What is being asked — Needed from the data below: all lines that contain the word "szolgáltatások".

Provided entries —

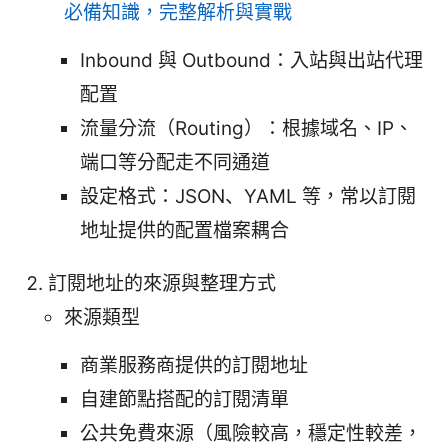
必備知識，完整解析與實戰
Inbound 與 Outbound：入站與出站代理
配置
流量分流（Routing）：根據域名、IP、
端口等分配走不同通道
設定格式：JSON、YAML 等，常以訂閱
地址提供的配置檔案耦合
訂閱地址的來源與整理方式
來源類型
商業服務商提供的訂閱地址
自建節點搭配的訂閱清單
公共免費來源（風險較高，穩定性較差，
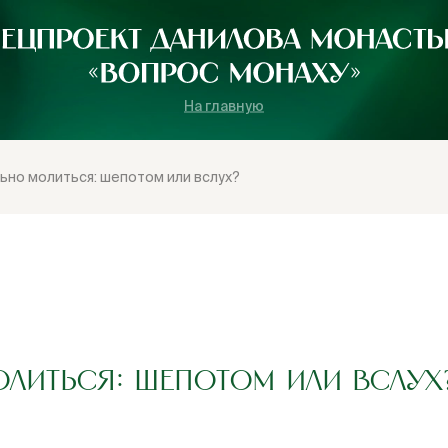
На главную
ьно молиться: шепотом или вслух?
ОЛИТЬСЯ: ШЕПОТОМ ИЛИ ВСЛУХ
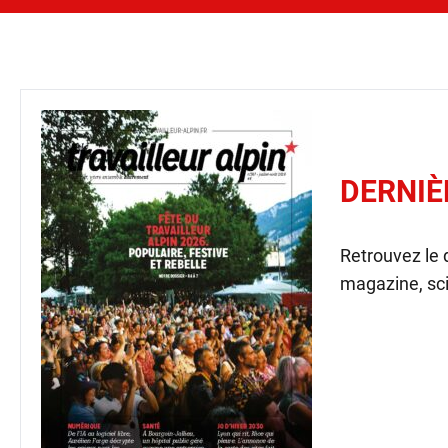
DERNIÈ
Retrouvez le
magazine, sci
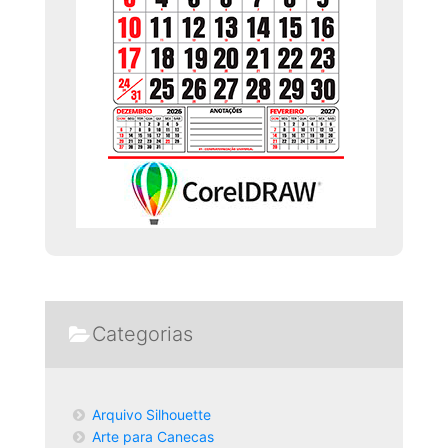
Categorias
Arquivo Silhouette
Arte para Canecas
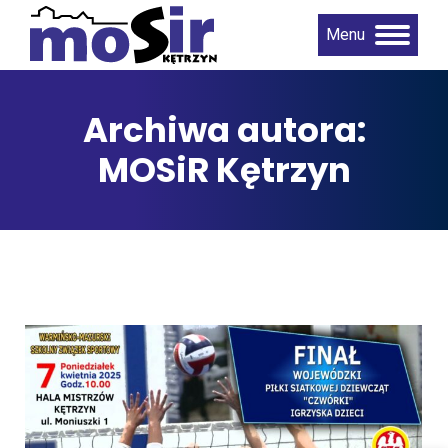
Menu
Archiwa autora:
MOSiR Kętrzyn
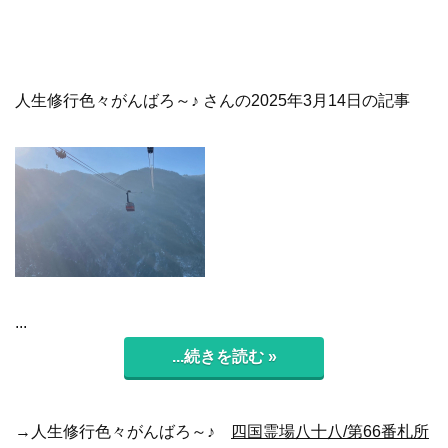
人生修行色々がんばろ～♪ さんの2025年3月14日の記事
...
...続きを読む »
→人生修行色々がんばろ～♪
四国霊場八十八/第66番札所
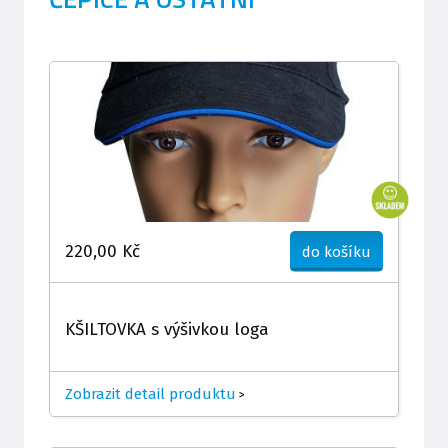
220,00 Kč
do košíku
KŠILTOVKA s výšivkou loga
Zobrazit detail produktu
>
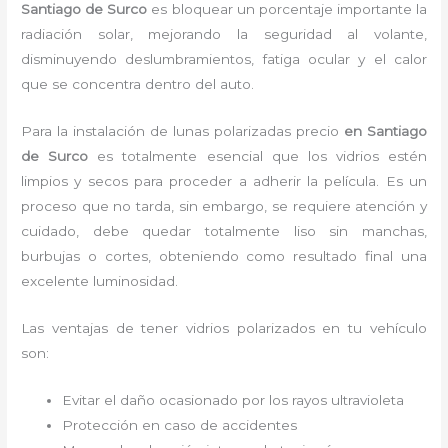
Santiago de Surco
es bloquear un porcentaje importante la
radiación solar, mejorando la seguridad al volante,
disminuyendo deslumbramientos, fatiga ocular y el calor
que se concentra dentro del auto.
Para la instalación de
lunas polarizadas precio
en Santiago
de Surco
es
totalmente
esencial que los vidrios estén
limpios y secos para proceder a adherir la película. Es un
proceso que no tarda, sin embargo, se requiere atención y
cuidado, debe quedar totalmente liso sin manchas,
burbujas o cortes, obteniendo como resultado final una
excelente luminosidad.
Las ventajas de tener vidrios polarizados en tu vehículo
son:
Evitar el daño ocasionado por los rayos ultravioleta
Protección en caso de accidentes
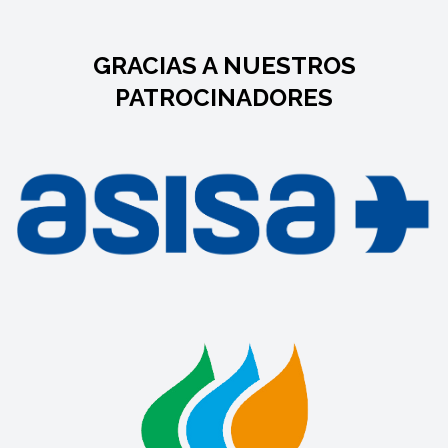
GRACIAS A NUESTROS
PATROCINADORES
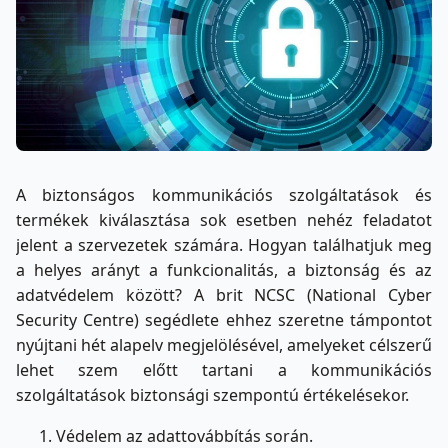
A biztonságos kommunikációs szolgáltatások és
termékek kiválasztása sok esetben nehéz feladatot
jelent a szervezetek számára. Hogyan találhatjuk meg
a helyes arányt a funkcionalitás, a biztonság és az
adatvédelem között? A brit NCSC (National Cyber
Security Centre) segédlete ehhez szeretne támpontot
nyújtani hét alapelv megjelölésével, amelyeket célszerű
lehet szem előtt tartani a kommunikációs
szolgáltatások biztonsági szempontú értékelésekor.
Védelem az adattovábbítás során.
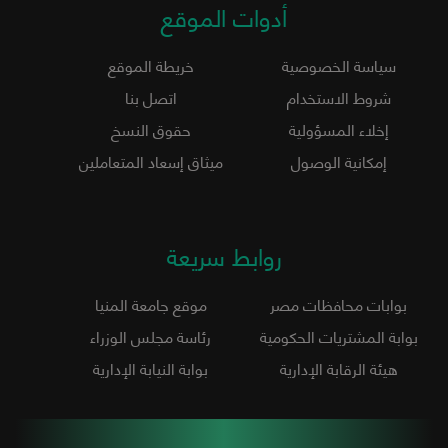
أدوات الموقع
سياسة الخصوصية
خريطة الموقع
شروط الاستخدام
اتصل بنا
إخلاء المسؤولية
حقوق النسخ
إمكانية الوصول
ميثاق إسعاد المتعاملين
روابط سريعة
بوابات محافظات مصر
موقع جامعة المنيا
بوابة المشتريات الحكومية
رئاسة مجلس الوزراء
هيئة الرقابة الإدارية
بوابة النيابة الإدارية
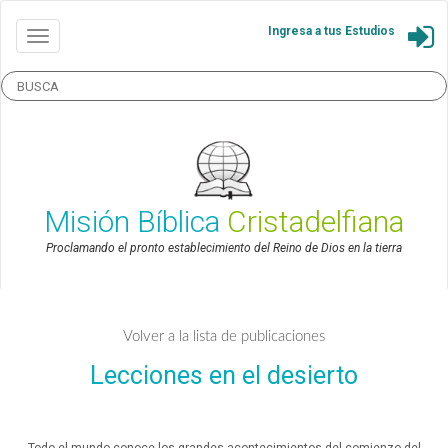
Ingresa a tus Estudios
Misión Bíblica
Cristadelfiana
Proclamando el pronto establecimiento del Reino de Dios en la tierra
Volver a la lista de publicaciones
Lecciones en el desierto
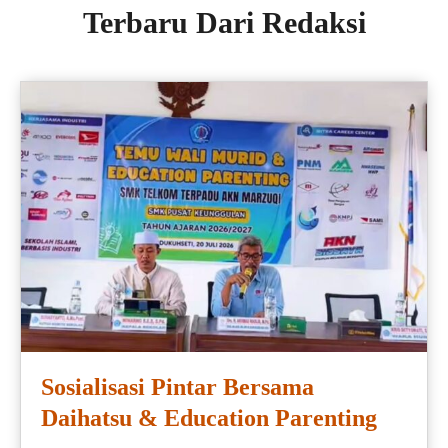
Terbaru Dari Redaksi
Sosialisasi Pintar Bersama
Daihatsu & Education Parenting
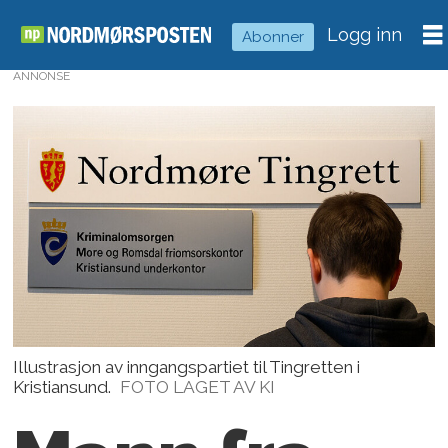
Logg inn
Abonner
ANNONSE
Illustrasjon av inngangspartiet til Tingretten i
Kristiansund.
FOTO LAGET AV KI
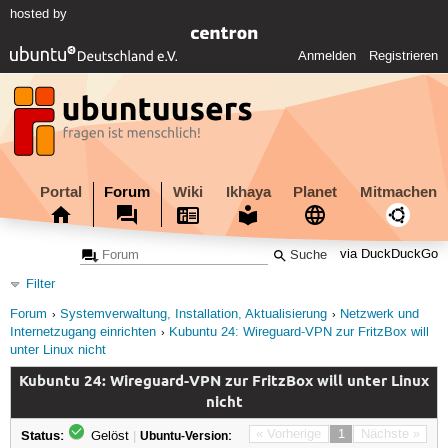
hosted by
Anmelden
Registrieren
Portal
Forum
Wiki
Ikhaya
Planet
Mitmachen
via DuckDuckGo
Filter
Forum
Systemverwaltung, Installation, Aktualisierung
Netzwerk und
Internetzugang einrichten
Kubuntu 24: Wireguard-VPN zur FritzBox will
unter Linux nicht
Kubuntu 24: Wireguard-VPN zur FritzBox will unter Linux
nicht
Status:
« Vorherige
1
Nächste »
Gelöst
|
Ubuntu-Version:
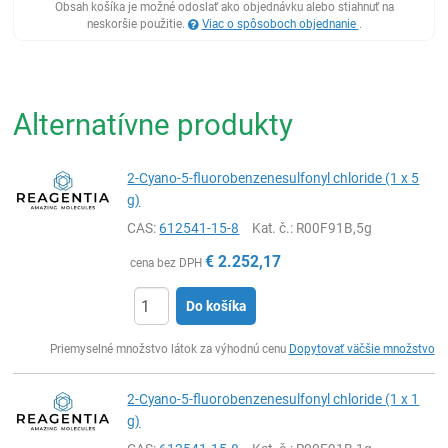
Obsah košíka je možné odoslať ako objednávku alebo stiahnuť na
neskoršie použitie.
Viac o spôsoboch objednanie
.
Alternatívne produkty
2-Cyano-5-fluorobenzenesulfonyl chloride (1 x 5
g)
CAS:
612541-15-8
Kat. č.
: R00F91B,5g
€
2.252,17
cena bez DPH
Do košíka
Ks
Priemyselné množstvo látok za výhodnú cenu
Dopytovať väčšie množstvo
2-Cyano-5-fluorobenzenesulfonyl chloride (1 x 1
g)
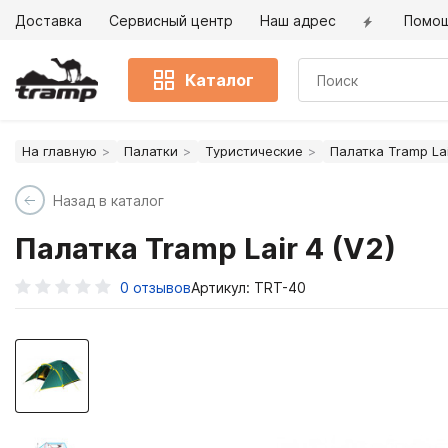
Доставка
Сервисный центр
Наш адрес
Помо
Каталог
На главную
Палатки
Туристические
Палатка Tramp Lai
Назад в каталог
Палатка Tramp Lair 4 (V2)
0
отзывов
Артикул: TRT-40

Solution —
A biztonságos kommunikációs szolgáltatások és
szolgáltatások biztonsági szempontú értékelésekor.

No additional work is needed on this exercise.